Saturday, May 14, 2011

Dark Corners in "Swamplandia!"

Karen Russell’s second book “Swamplandia!” is a novel of the south, set deep in the swampy groves of Florida. The lush plant life and entangled landmasses permeate the book’s atmosphere and provide a climate not often explored in fiction or even by non-fictional people. The story is about children and the timbre of the tale is dark, an effect deepened by the innocence of the children’s voices.

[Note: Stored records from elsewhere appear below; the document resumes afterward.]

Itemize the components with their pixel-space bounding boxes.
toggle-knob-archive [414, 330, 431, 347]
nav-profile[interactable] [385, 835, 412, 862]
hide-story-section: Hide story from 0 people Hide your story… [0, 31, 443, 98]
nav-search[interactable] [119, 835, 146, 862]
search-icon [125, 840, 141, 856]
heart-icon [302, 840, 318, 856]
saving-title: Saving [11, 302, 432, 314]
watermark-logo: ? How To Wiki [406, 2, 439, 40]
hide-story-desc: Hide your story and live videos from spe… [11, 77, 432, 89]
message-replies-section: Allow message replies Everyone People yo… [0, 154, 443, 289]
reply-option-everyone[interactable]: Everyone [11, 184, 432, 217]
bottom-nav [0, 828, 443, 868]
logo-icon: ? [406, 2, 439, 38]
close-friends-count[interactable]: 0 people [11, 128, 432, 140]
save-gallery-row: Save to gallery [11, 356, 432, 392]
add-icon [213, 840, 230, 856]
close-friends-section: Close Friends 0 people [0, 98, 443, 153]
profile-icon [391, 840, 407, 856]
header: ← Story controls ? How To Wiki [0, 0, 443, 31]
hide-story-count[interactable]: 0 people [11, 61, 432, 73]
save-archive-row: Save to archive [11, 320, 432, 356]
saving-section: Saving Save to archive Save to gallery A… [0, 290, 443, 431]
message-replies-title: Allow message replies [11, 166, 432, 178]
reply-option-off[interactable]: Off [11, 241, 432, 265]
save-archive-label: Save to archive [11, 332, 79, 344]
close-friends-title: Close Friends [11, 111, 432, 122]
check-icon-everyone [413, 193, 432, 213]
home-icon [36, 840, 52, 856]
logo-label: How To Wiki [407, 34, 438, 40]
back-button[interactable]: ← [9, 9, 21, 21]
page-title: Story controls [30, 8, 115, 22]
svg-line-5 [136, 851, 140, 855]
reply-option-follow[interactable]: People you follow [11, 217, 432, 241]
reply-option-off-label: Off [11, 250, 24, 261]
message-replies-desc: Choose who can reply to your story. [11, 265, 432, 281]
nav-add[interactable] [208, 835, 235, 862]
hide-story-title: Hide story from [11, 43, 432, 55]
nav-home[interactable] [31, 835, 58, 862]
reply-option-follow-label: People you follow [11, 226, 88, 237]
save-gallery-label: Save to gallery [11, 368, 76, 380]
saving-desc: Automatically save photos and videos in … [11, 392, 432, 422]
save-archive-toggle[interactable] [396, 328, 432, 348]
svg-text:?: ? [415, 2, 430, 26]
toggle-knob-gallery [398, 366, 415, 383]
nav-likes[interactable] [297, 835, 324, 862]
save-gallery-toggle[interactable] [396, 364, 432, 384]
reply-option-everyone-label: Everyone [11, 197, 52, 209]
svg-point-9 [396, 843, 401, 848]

“Swamplandia!” is full of oddities. The title refers to the amusement park/tourist attraction located off the mainland run by the Bigtree family. The Bigtrees are not an ounce Indian but they don the garb and raise alligators, or Seths as they call them, and impress their audiences with death defying performances. Ava, our primary narrator, is the third generation of the Bigtree dynasty and a witness to its collapse. She is the youngest member of the alligator wrestling family, baby sister to her brother Kiwi and sister Ossie.

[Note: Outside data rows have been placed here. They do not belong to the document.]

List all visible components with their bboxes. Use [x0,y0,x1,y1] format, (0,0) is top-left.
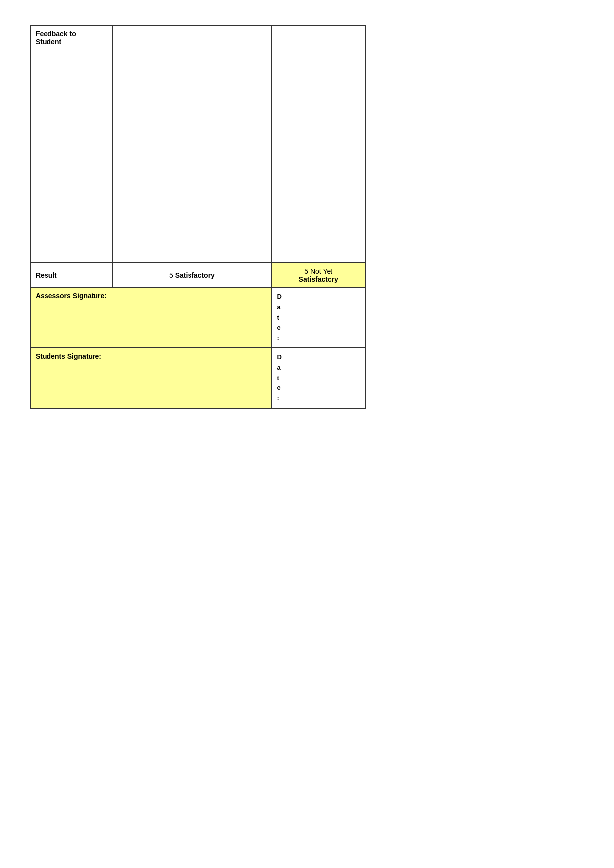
students-date-d: D [277,352,360,363]
feedback-row: Feedback to Student [30,25,366,263]
students-date-a: a [277,363,360,373]
assessors-date-colon: : [277,333,360,343]
not-yet-satisfactory-cell: 5 Not Yet Satisfactory [271,263,366,288]
assessors-date-d: D [277,292,360,302]
students-signature-row: Students Signature: D a t e : [30,348,366,408]
students-date-t: t [277,373,360,384]
page-container: Feedback to Student Result 5Satisfactory… [0,0,614,868]
students-date-cell: D a t e : [271,348,366,408]
not-yet-line2: Satisfactory [299,275,338,283]
result-row: Result 5Satisfactory 5 Not Yet Satisfact… [30,263,366,288]
not-yet-number: 5 [304,267,308,275]
satisfactory-text: Satisfactory [175,271,215,279]
result-label: Result [36,271,57,279]
assessors-date-a: a [277,302,360,313]
assessors-date-t: t [277,313,360,323]
assessors-date-cell: D a t e : [271,288,366,348]
assessors-signature-label: Assessors Signature: [36,292,107,300]
assessors-signature-row: Assessors Signature: D a t e : [30,288,366,348]
result-label-cell: Result [30,263,112,288]
students-signature-cell[interactable]: Students Signature: [30,348,271,408]
feedback-content-cell[interactable] [112,25,271,263]
assessors-date-text: D a t e : [277,292,360,343]
main-table: Feedback to Student Result 5Satisfactory… [30,25,366,409]
feedback-label: Feedback to Student [36,30,76,46]
feedback-line1: Feedback to [36,30,76,38]
assessors-date-e: e [277,323,360,333]
feedback-line2: Student [36,38,61,46]
assessors-signature-cell[interactable]: Assessors Signature: [30,288,271,348]
students-date-e: e [277,383,360,393]
not-yet-number-line: 5 Not Yet [304,267,332,275]
not-yet-label: 5 Not Yet Satisfactory [277,267,360,283]
feedback-label-cell: Feedback to Student [30,25,112,263]
satisfactory-cell: 5Satisfactory [112,263,271,288]
students-date-text: D a t e : [277,352,360,404]
satisfactory-number: 5 [169,271,173,279]
not-yet-line1: Not Yet [310,267,332,275]
students-date-colon: : [277,393,360,404]
students-signature-label: Students Signature: [36,352,101,360]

Their mother dies at the outset of the novel and Ava doesn't quite know how to deal with the fact that it was cancer that killed her, though she defied death regularly during her alligator swims. Her mother’s tragic but mundane demise disappoints the tourists and without the star of the most popular attraction, the audience to dwindles.

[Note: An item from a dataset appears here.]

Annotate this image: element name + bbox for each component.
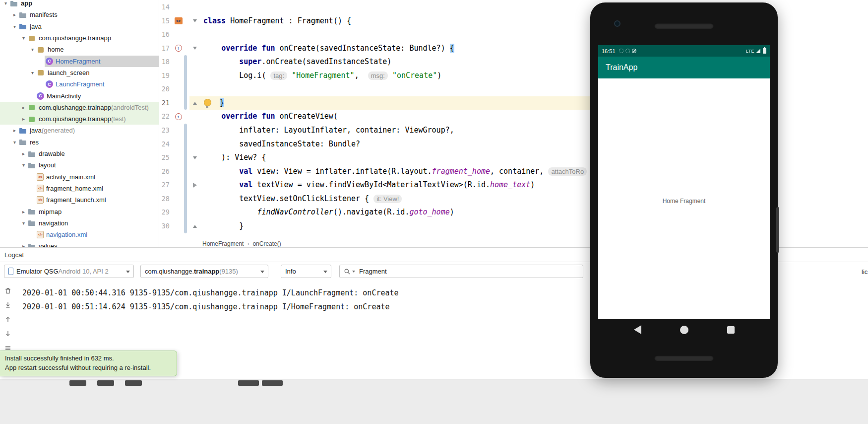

The appeal of the Bigtree theme park is further diminished by the establishment of the sinister World of Darkness on the mainland. The new park is host to a vast array of disturbing rides and the slick, manufactured nature of the entertainment is something Chief Bigtree looks down on. But Ava’s father, while a safe presence, has no grasp of how to care for his children and when Kiwi runs away to the mainland to help bail out the family, the Chief leaves Ossie and Ava on their own soon after.

The three children are displaced by the loss of their mother and they take very different tacks to manage the situation. Their attempts to embrace and escape their legacy are central to the story and tainted by darkness.

Ossie is dreamy, the middle sister. In the wake of her mother’s death she begins to obsess over, and eventually consort with, ghosts. Thick in the margins of adolescence, Ossie becomes enamored with a young dredgeman, Louis, who died decades before she was born. Ava listens to her sister’s recitation of Louis’s tale (perhaps the best section of the novel) and is swept up in the romance but never believes the way Ossie does, and can’t discern the limits of her sister’s imagination.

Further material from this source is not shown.